The top quartile (lowest BABIP) of hurlers compiled an average BABIP of .262, while the bottom quartile (highest BABIP) registered a BABIP of .329.
Batted ball by type
When we look at the data with respect to batted ball type, we can see that the lowest BABIP pitchers tend to limit line drives and groundballs, while allowing more fly balls than their higher BABIP counterparts. This makes sense as the BABIP per batted ball type in 2016 was as follows: line drives-.682, ground balls-.239, and fly balls-.127. The top quartile of BABIP pitchers also recorded the highest popup rate, which makes sense as popups are basically free outs. Finally, the top tier of BABIP suppressers also have a materially lower home run to fly ball ratio, which is likely indicative of not allowing the hitter to make solid contact.
Batted ball to field
There does not seem to be a correlation between BABIP and which part of the field that the batted ball goes. Pitchers in all of the quartiles have very similar percentages when it comes to hitters pulling the ball, hitting it up the middle, or going the other way to the opposite field with it.
Quality of contact
The lowest BABIP pitchers, unsurprisingly, have the envious combination of allowing the highest soft hit rate coupled with the lowest hard hit rate. This definitely falls into the skill side of things where the top pitchers are much tougher to square up.

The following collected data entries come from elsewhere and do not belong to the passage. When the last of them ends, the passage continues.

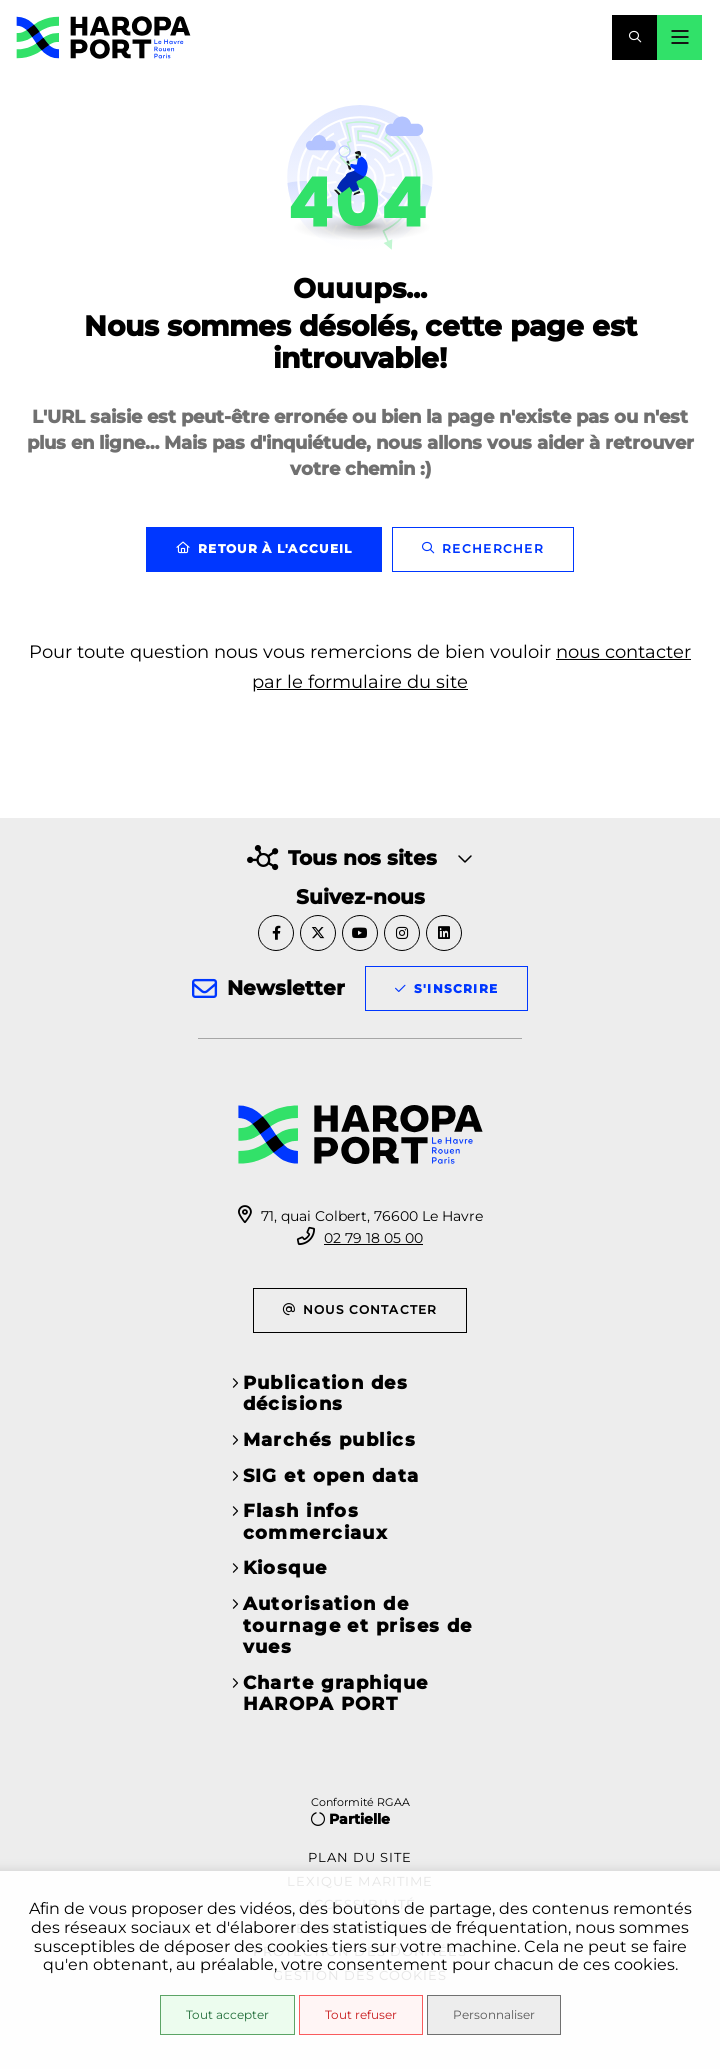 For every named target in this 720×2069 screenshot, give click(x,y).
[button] (634, 37)
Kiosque (285, 1568)
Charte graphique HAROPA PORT (336, 1694)
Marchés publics (330, 1440)
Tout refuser (361, 2014)
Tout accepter (227, 2014)
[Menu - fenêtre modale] (679, 37)
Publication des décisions (326, 1394)
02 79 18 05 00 (373, 1238)
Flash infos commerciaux (316, 1522)
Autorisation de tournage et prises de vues (358, 1625)
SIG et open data (331, 1476)
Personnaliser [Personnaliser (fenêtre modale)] (494, 2014) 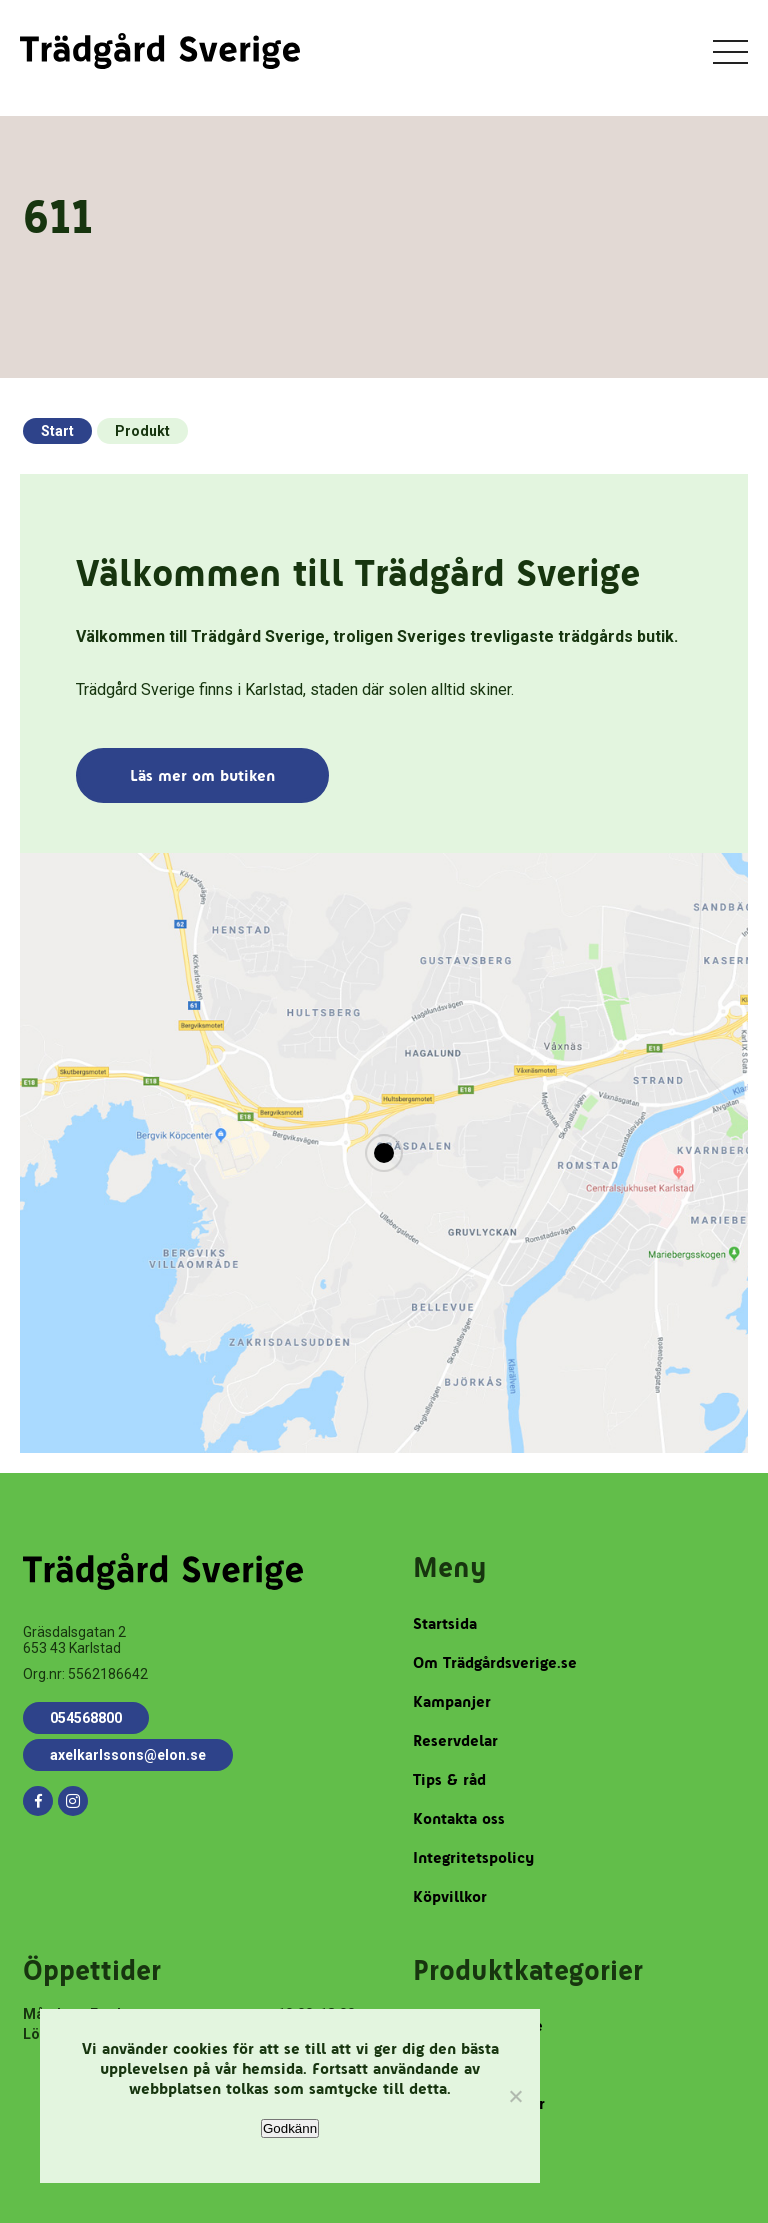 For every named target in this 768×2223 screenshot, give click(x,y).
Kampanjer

In general, the more skilled and successful pitchers should throw more first pitch strikes, have a higher swinging strike rate, and post a superior strikeout less walk percentage than their inferior competition. This seems to be consistent with the BABIP rankings, as our quartile breakdown shows that the lowest BABIP pitchers also have the better first strike rate, swinging strike rate, and strikeout less walk rate when compared to the highest BABIP pitchers.
There is no question that luck plays a role in BABIP, especially over small sample sizes. This includes factors such as seeing eye hits and Gold Glove plays by the fielders. However, when you look at the bigger picture, it is clear to see that the game’s best pitchers also post a lower BABIP than the weaker pitchers.
To provide a little proof, if we look at the same 144 pitchers that threw at least 100 innings last year, and break them down into quartiles based on FIP, the pitchers in the lowest quartile (3.38 FIP) allowed a BABIP of .277, while the highest quartile (4.71 FIP) allowed a BABIP of .317. We also have to remember to compare a pitcher’s BABIP to their career mark as well as a relative comparison to the rest of the league.